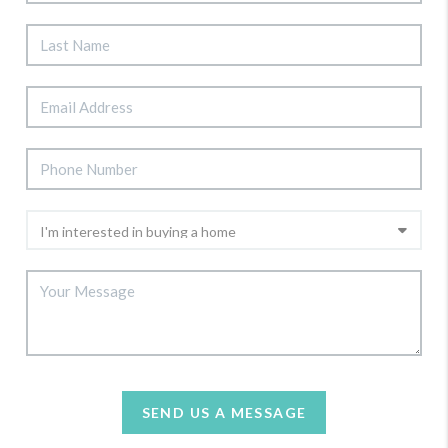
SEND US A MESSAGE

—————

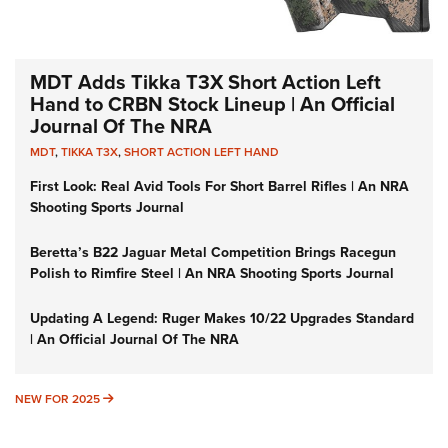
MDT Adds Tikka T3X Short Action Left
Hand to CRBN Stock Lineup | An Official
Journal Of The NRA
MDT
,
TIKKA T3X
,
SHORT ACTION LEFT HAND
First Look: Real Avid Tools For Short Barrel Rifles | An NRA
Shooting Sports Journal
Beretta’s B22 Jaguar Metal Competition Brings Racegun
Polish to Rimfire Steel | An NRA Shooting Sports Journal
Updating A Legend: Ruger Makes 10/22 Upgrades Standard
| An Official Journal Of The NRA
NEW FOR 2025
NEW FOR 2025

—————

Search the entries for the word "Official", then list each line that holds it.

Hand to CRBN Stock Lineup | An Official
| An Official Journal Of The NRA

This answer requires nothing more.